Caroline Ricke didn’t even know what satire was until someone told her that’s what she was doing with her online rich girl persona. But sometimes you don’t have to know what you’re doing to totally nail it.

That seems to be the case with Ricke, who has carved out a niche of her own on TikTok. Even though the 21-year-old didn’t have cable TV growing up, her punny videos about being rich and fabulous feel like they were taken straight out of a movie from the ’90s or early aughts. Replace Alicia Silverstone or Reese Witherspoon or Hilary Duff with Ricke and her funky thrifted outfits and you would be hard pressed to tell a difference. “Just because I’m young and hot, doesn’t mean I have to be cuffed,” she quipps in one TikTok. “The only time I’ve been cuffed is when I got arrested for assault. It wasn’t my fault. Like, what’s wrong with seasoning my food?” Kelis’s “Milkshake” plays in the background, cementing the 2003 feel.

Looking for a hobby while studying marketing in college, Ricke’s little brother encouraged her to start a YouTube channel. The channel’s first videos are centered around her “normal” life, but Ricke says she didn’t feel like that was exciting enough, so she developed a character. In late 2018, she uploaded the satirical HARVARD ACCEPTANCE REACTION and the satire was so good, viewers didn’t know if it was a joke or serious.

“Ever since I was a little girl, it’s always been my dream to apply to Harvard,” she says in the Harvard acceptance video.

“I just started portraying a rich girl, which is funny because as I’m in college, I’m living in a dorm, like it was obvious that I’m not rich and I don’t drive a Tesla,” she tells us. “I would just make up these blatant lies and people usually understood it was a joke, but then there were some people that were like, ‘You’re completely lying.’”

It “snowballed” from there, Ricke says. In March, she joined TikTok as @richcaroline, where she films short, scripted videos around her “mansion” delivering bad puns. “You have to stop calling yourself ugly. The pond is that way if you wanna fish for compliments,” she says in one TikTok. She films most of the TikToks in The House Nobody Asked For, a content house made up of several comedic creators that originated in L.A. then moved to Vegas this year. She joined the house in July after one of the creators invited her.

“I lied to my parents and told them that I knew most of the people in the house, but I really didn’t,” Ricke says.

Now her roommates often appear in her videos, including TikToker Dawn Morante, who makes several appearances as her fake best friend.


if serving is a crime, give me a life sentence

♬ original sound – Caroline Ricke

After not having cable most of her life, she got a Disney+ subscription during quarantine and says she now draws inspiration from old shows, like Lizzie McGuire.
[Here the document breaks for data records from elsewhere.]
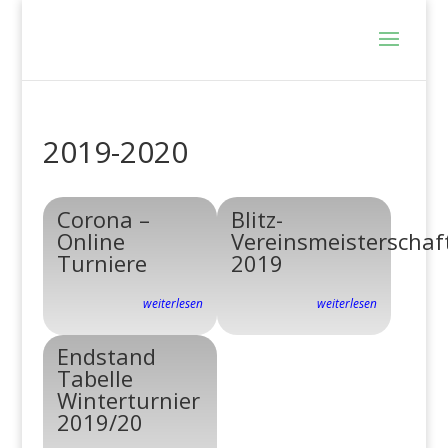
2019-2020
Corona –
Blitz-
Online
Vereinsmeisterschaf
Turniere
2019
weiterlesen
weiterlesen
Endstand
Tabelle
Winterturnier
2019/20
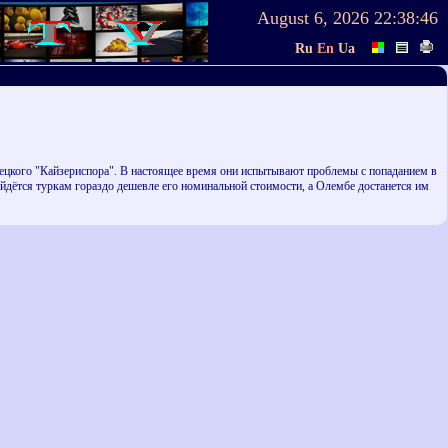
August 6, 2026
22:38:46
Ru
En
Ua
ецкого "Кайзериспора". В настоящее время они испытывают проблемы с попаданием в
ойдётся туркам гораздо дешевле его номинальной стоимости, а Олембе достанется им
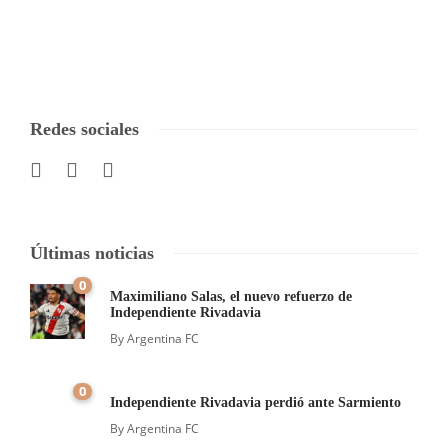
Redes sociales
Últimas noticias
0
Maximiliano Salas, el nuevo refuerzo de
Independiente Rivadavia
By
Argentina FC
0
Independiente Rivadavia perdió ante Sarmiento
By
Argentina FC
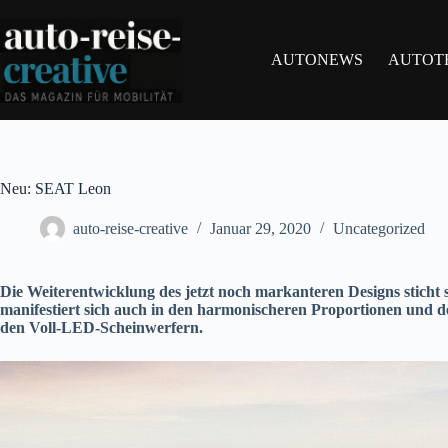
Zum
Inhalt
springen
AUTONEWS
AUTOT
Neu: SEAT Leon
auto-reise-creative
Januar 29, 2020
Uncategorized
Die Weiterentwicklung des jetzt noch markanteren Designs sticht s
manifestiert sich auch in den harmonischeren Proportionen und
den Voll-LED-Scheinwerfern.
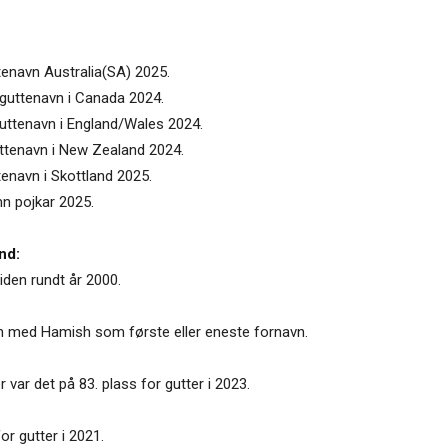
tenavn Australia(SA) 2025.
 guttenavn i Canada 2024.
guttenavn i England/Wales 2024.
uttenavn i New Zealand 2024.
tenavn i Skottland 2025.
mn pojkar 2025.
nd:
den rundt år 2000.
nn med Hamish som første eller eneste fornavn.
 var det på 83. plass for gutter i 2023.
r gutter i 2021.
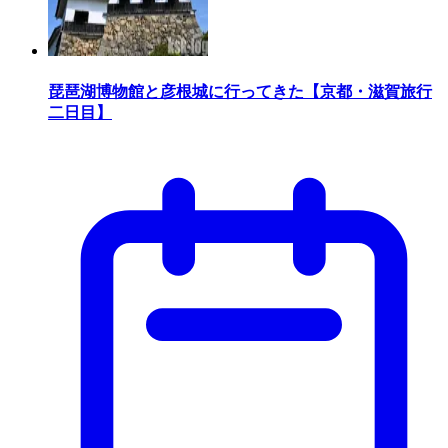
琵琶湖博物館と彦根城に行ってきた【京都・滋賀旅行
二日目】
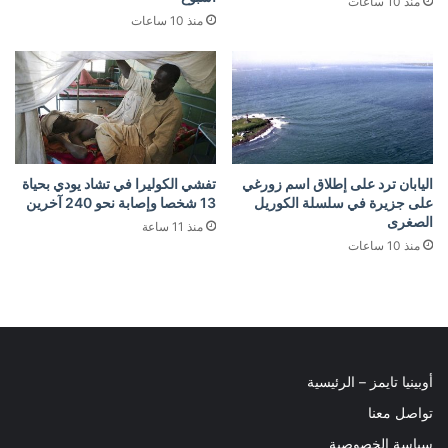
منذ 10 ساعات
منذ 10 ساعات
اليابان ترد على إطلاق اسم زورغي
تفشي الكوليرا في تشاد يودي بحياة
على جزيرة في سلسلة الكوريل
13 شخصا وإصابة نحو 240 آخرين
الصغرى
منذ 11 ساعة
منذ 10 ساعات
أوبينيا تايمز – الرئيسية
تواصل معنا
سياسة الخصوصية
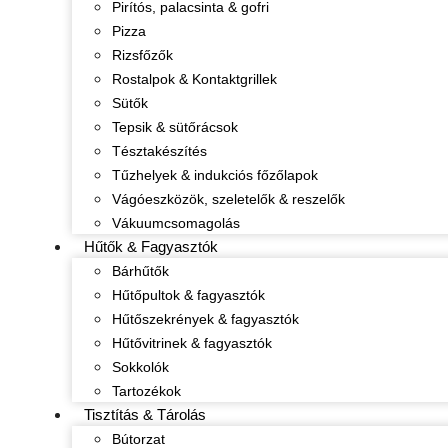
Pirítós, palacsinta & gofri
Pizza
Rizsfőzők
Rostalpok & Kontaktgrillek
Sütők
Tepsik & sütőrácsok
Tésztakészítés
Tűzhelyek & indukciós főzőlapok
Vágóeszközök, szeletelők & reszelők
Vákuumcsomagolás
Hűtők & Fagyasztók
Bárhűtők
Hűtőpultok & fagyasztók
Hűtőszekrények & fagyasztók
Hűtővitrinek & fagyasztók
Sokkolók
Tartozékok
Tisztítás & Tárolás
Bútorzat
Ricke’s style of editing and use of old music, cheesy editing and sound effects, and old cellphones as props sends viewers back 15 years. “This could be the beginning of a teen disney y2k movie it’s so cool,” one TikTok comment reads.

It takes days for Ricke to write, edit, direct, and film these 60-second TikToks, but not before her brother sends his final approval for the jokes. “Sometimes I think things are funny and then they don’t land, so he’ll tell me if my jokes are funny or not and he’ll tell me what to take out,” she says.

The style has resonated with audiences and brands. She has more than 2 million followers and has filmed sponsored content for American Eagle, Netflix, lululemon, Beats by Dre, Tinder, and Chipotle.

“I just make things up,” Ricke says. “Like, I always say, ‘Oh, I hate men,’ but I don’t actually hate men, like, it’s just a joke because a lot of people think that stuff is kind of funny. … I don’t model it after anyone. I get compared to Cher from Clueless, which I think is iconic.”